In the absence of substantial biographical and archival materials to tell the story of Billy Tipton’s life – the only biography about him, penned by Dianne Middlebrook, is a deadnaming shambles described by Transgender History author Susan Stryker here as ‘well-heeled phobia’ and agenda suiting ‘emotionally violent’ distortions of the truth – Joynt and Chin-Yee’s approach to reclaiming Tipton’s narrative is truly innovative. No Ordinary Man sees the filmmakers casting colourblind for the role of Billy Tipton in a film we may well never see, with trans-masculine actors rehearsing imagined scenes in Tipton’s life, placing themselves in his shoes as a trans man at a time where there was a very real threat to life should his trans identity be found out.
As men from all manner of backgrounds and at varying stages in their trans journey enter this long-hidden trans trailblazer’s history, impressing with their performative grit and raw emotional resonance, an immense sense of catharsis is achieved. In his own lifetime, Tipton’s story was subdued and shrouded in secrecy, and in death it was stolen and twisted into something sinful by a media who perceive transhood as a threat and an affront to cis-heteronormativity. Here however, Tipton’s entire being is opened to a broad array of trans experiences and potential emotional reactions to defining moments in his life, posthumously giving back to Tipton control of his story whilst allowing today’s trans artists to connect with, recognise, and uplift a man they now look upon as a hero.
Watching actors such as Marquise Vilson provide invaluable insight into the way a trans man scrutinises their voice and clenches at the slightest mention of ‘secrets’ or ‘rumours’ demonstrates both his commitment to his craft as an actor and what it is truly like to live as a trans man. A beautiful moment of bone-deep connection arises when Alex Blue Davis plays out a scene where Tipton meets KFXR radio host and fellow trans-masculine man Buck Thomason. This was potentially the only time Tipton saw his own experience reflected elsewhere, and for Davis – whose own trans journey was marked early on by a process of self-exclusion – the value of seeing yourself reflected in someone else contributes to a profound performance and personal revelation that we get to witness.

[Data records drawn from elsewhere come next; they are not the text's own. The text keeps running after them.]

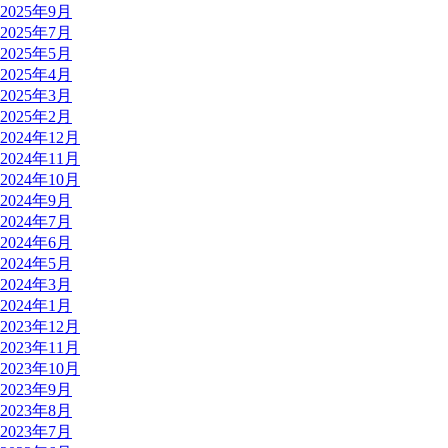
2025年9月
2025年7月
2025年5月
2025年4月
2025年3月
2025年2月
2024年12月
2024年11月
2024年10月
2024年9月
2024年7月
2024年6月
2024年5月
2024年3月
2024年1月
2023年12月
2023年11月
2023年10月
2023年9月
2023年8月
2023年7月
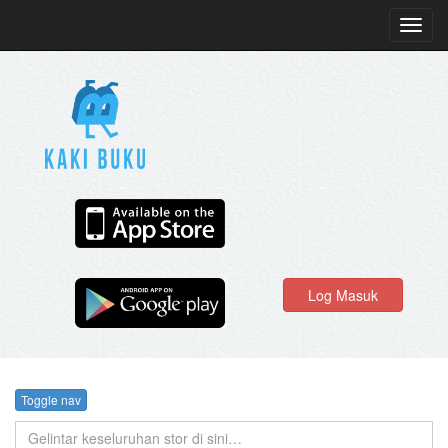
Toggl
navig
Log Masuk
Toggle nav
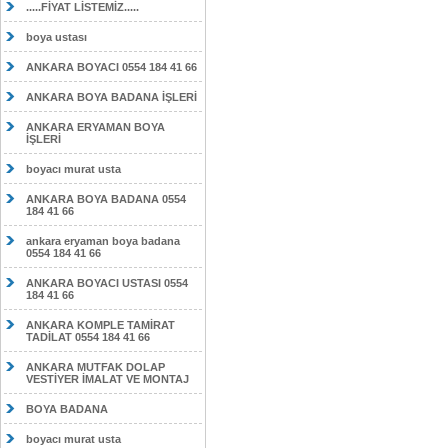
.....FİYAT LİSTEMİZ.....
boya ustası
ANKARA BOYACI 0554 184 41 66
ANKARA BOYA BADANA İŞLERİ
ANKARA ERYAMAN BOYA
İŞLERİ
boyacı murat usta
ANKARA BOYA BADANA 0554
184 41 66
ankara eryaman boya badana
0554 184 41 66
ANKARA BOYACI USTASI 0554
184 41 66
ANKARA KOMPLE TAMİRAT
TADİLAT 0554 184 41 66
ANKARA MUTFAK DOLAP
VESTİYER İMALAT VE MONTAJ
BOYA BADANA
boyacı murat usta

Concurrent to these rehearsals and auditions, we also have an array of trans experts providing crucial context and commentary on the media landscape and its evolution over Billy Tipton’s lifetime and since his death. They also dig into the nuances of the sociological processes that transhood has triggered both in society itself and in art over the course of the past century. It sounds almost obvious to say it, but having trans history and experiences related to us by exclusively trans contributors is incredibly refreshing – this is their story, so why on Earth wouldn’t we want them to tell it? From Pennington and Stryker, to author Kate Bornstein and activist Jamison Green, with numerous other experts besides, we are given the ‘talking heads’ segments so ingrained in the documentary form but in a way that goes beyond mere presentation of information and instead shows these commentators as active parts of the history they describe.

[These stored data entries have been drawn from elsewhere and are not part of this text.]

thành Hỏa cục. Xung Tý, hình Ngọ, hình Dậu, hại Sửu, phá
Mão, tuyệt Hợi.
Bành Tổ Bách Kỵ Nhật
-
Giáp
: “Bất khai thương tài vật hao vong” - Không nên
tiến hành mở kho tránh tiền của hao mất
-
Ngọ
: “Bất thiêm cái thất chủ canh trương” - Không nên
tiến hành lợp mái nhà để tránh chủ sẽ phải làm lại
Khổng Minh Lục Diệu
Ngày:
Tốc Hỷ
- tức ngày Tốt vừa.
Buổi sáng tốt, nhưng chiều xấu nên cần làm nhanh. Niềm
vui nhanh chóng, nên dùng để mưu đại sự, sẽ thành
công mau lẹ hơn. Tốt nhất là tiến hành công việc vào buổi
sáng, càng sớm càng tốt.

Towards the end of the documentary, we spend more time in the company of Billy Jr., Tipton’s son, whose continual gobsmackedness at his father’s iconic status amongst the trans community endears him wonderfully to the viewer. As he watches clips of the film’s contributors describing what they’d ask his father given a chance to meet him, the realisation of what he means to so many clearly chokes him up. And when Chase Joynt tells Billy Jr. he is trans and feels honoured to share Billy Tipton’s story, the shock and awe that dawns on the mild-mannered Tipton son is incredibly moving to witness. Billy Jr. has spent the best part of his life believing he is alone in caring for his father’s legacy, but as Jamison Green philanthropically muses, ‘hardly anybody is ever really alone in this world.’
Touchingly using Tipton’s music to tie together the documentary’s many strands, and playing itself out to one of the rare surviving audio clips of Tipton’s warm voice talking to his kids as he gears up to tickle the ivories, No Ordinary Man is a riveting documentary that ensures Tipton’s talent, courage, and story will live on, reclaimed here by those who are writing the latest chapter in trans history. With immense care and craftsmanship, Joynt and Chin-Yee have given us the definitive tale of Billy Tipton, who most assuredly was no ordinary man.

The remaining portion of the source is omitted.